WorldSpace reported revenues of $3.8 million for the fourth quarter of 2007, a 24 percent decrease from $5 million in the fourth quarter of 2006. Subscription revenue was flat with 2006’s fourth quarter at $2 million. The company also recorded a net loss of $46 million for the quarter ending Dec. 31, 36 percent higher than the $33.8 million net loss reported in the fourth quarter of 2006. WorldSpace ended the quarter with 174,166 subscribers worldwide, a loss of 3,478 from the close of the prior quarter.
For the year, WorldSpace recorded net revenues of $13.8 million, 13 percent lower than net revenues of $15.6 million in 2006. The net loss for 2007 was $169.5 million, compared with a net loss of $128.6 million in 2006.
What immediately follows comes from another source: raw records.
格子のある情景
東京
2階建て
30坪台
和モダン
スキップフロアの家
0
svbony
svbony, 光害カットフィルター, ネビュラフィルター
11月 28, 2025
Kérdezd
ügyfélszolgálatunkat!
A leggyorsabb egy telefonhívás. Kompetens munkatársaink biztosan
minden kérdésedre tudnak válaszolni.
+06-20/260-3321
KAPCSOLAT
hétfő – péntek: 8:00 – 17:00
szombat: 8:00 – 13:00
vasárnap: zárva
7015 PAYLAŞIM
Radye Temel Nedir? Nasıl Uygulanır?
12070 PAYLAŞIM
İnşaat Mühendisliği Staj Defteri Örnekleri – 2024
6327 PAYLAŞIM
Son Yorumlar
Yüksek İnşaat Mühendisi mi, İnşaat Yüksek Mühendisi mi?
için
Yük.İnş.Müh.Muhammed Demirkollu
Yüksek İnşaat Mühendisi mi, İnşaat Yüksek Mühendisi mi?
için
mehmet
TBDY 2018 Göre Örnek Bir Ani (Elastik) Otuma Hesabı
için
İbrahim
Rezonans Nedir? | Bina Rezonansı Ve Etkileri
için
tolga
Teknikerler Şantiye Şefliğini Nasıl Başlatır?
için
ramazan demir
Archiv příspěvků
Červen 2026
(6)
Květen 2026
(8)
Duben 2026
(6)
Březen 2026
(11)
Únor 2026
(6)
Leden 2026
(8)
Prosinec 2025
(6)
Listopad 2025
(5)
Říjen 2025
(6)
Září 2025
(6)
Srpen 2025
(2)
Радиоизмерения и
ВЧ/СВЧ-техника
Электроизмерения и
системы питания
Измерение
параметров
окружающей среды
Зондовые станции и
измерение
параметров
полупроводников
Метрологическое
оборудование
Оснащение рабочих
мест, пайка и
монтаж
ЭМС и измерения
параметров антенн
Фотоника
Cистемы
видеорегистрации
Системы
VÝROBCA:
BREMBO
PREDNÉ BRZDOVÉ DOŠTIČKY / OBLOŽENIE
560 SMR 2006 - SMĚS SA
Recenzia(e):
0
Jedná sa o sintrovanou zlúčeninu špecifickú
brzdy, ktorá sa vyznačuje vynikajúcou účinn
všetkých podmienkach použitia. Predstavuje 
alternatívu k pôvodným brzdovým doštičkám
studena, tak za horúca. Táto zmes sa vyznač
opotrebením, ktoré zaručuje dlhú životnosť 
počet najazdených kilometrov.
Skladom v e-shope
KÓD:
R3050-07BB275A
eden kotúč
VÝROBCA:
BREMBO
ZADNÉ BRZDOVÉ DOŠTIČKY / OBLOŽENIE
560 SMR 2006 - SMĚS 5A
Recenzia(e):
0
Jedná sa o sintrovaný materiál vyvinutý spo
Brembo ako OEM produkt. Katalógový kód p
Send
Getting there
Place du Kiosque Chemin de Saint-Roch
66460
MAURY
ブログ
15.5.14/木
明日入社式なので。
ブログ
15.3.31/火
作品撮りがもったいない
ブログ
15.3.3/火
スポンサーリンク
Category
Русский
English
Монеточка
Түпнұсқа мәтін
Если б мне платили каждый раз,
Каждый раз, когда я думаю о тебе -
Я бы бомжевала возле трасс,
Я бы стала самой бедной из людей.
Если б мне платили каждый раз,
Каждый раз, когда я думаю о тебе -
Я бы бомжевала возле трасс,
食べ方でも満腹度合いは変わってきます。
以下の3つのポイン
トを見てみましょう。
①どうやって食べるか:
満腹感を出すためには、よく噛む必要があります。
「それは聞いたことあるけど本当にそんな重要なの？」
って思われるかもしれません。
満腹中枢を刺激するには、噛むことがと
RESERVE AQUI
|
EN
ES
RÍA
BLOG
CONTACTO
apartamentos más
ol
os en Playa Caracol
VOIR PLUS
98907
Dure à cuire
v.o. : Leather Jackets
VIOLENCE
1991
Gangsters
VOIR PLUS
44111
“Our goals for 2008 include securing licenses and approvals in at least four additional major European countries as well as India,” Noah Samara, chairman and CEO of WorldSpace, said in a statement. “We are working on the development of a satellite/terrestrial hybrid service for India and the Middle East, with the Indian service still remaining subject to securing the necessary government approvals for the terrestrial component. Through this hybrid [digital audio radio] service offering, we expect to broaden services to automobiles while improving the reliability of our service in urban areas. And we continue to evolve our plans for a hybrid [digital audio radio] service in the Middle East. We also expect to introduce new receivers targeted at stratified market segments, all subject to securing additional long-term capital to fund these plans.”
Separately, WorldSpace received approval from Switzerland’s Office Federal de la Communication to operate terrestrial repeaters that will work in conjunction with its existing satellite network. The company plans to offer mobile satellite radio service in Europe and the Middle East as early as 2009, beginning with Italy and expanding to Bahrain and the United Arab Emirates.